I’ll use this simple setup to describe my situation: After both A and B are started everything is fine and B has discovered the TouchSensorSniffer from A. Now I disconnect B from the network by pulling the LAN cable. Both A and B continue to run. If the state of the touch sensor changes at this moment B would try to send this information over the TouchSensorSniffer to A. But since B is disconnected from the network, this request fails after the timeout. B thinks this is a temporary error and just logs it.

 

If I reconnect the LAN cable after a couple of seconds and the press my touch sensor again, B will again use the TouchSensorSniffer service to send the state change. This time everything works out because the network is back up: Cool.

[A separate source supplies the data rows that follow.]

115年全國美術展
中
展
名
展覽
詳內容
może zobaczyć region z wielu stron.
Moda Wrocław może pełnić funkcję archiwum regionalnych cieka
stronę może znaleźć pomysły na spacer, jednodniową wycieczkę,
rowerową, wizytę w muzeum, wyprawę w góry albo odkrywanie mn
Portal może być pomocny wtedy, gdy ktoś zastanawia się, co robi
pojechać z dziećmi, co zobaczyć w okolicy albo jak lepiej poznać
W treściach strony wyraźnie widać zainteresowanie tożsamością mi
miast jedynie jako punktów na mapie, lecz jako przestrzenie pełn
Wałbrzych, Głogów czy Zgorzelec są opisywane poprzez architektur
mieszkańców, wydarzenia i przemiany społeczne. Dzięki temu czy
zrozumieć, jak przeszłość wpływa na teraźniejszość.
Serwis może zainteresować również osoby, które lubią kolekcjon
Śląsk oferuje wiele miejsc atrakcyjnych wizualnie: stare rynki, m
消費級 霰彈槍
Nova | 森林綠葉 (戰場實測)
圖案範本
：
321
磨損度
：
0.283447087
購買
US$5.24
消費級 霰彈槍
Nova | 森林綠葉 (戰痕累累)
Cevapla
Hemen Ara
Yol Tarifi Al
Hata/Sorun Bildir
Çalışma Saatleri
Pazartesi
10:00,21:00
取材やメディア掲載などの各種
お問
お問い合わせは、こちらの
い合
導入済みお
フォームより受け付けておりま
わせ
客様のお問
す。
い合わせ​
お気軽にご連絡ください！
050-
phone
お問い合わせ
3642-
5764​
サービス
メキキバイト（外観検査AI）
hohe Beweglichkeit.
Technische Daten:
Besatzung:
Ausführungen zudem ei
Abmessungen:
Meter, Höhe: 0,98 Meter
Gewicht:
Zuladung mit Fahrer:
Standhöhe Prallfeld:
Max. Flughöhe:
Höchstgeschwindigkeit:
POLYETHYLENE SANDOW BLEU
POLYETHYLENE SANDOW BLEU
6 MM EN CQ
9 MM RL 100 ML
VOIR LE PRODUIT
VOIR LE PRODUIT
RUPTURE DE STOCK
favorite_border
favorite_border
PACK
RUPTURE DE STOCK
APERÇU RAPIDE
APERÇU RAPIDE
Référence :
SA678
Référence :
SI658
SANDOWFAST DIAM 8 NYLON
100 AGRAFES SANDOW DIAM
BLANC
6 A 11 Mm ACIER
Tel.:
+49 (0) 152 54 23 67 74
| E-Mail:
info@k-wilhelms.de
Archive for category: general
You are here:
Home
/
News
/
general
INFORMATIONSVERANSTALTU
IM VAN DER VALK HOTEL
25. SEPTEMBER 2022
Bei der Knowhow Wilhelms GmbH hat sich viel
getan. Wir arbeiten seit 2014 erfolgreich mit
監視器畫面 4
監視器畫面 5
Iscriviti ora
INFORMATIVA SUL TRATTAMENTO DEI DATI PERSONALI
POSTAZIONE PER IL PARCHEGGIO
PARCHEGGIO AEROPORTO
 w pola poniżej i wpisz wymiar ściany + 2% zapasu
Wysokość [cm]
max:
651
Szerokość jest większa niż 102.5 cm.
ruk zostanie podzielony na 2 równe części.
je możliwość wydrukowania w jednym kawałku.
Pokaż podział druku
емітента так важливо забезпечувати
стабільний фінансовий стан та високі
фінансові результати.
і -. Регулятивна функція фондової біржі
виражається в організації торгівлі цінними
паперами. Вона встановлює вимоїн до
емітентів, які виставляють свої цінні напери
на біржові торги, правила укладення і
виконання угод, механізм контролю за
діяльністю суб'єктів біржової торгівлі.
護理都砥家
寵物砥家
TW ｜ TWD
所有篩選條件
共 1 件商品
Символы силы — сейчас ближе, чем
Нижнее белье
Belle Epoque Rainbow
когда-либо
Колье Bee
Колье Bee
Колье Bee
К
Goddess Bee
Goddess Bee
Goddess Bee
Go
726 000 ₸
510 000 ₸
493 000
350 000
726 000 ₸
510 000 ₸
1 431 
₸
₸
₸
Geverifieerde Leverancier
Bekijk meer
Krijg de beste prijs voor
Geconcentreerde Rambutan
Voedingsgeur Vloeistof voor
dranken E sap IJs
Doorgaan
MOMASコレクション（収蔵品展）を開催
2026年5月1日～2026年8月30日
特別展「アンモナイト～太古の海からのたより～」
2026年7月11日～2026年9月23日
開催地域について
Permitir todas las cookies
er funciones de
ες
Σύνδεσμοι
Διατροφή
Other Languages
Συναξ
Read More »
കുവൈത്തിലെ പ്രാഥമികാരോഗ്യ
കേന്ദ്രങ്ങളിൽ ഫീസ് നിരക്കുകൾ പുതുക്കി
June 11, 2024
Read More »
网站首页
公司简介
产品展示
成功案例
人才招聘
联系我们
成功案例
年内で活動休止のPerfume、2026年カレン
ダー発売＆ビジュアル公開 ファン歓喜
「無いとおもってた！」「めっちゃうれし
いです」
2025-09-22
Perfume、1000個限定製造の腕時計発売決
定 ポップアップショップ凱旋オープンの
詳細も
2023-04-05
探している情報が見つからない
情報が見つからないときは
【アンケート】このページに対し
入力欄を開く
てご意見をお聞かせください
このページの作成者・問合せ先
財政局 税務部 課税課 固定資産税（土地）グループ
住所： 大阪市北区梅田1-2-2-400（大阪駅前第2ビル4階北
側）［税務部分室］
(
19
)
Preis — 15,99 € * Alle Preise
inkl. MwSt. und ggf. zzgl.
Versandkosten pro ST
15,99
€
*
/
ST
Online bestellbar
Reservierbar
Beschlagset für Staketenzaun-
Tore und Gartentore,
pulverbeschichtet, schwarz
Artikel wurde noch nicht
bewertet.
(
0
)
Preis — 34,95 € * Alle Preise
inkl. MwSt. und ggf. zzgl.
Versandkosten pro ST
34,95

But let’s assume I don’t reconnect right away but I wait until the keepalive period (default 30 seconds) is over. What happens now is that the TouchSensorSniffer is unregistered in B which is ok, since we assume that the connection is gone for good. If I touch the sensor now B sees that no TouchSensorSniffer services are registered and therefore doesn’t send this information anywhere. Also good. Now, after 60 seconds, I reconnect the LAN cable. Both A and B are still running but B doesn’t pick up on the TouchSensorSniffer from A. They stay disconnected.

 

This last part is based on my observations, so I’m not sure I understand this completely. Does my description come close to the truth and is this the result that is to be expected? Or would you expect the discovery on B to find the TouchSensorSniffer from A again after the network connection has been reestablished?

 

Or is the problem that I am holding on to an instance of TouchSensorSniffer on B? I could stop using a ServiceTracker and look into the OSGi service registry directly to search for all implementations of TouchSensorSniffer anytime the state changes via BundleContext#getServiceReferences. I see that this would change to situation slightly, because I would use BundleContext#ungetService right after sending the information and then getting the service again for the next event. But I am not sure that this would change the basic situation, since the registry itself is already caching the available remote services. Or am I wrong about this?

 

Cheers,

Christoph

 

[1]: https://osgi.org/javadoc/r6/core/org/osgi/util/tracker/ServiceTracker.html

 

 

Von: ecf-dev-bounces@xxxxxxxxxxx [mailto:ecf-dev-bounces@xxxxxxxxxxx] Im Auftrag von Wim Jongman
Gesendet: Montag, 1. Februar 2016 15:44
An: Eclipse Communication Framework (ECF) developer mailing list.
Betreff: Re: [ecf-dev] How to deal with recovering an ecf remote service connection

 

Indeed, the clients holds on to some services from other gadgets. In OSGi terms, holding on to a service is a no-go. However, when looking at remote services, it looks like a logical thing to do. But when you then finally start communicating the service might be stale.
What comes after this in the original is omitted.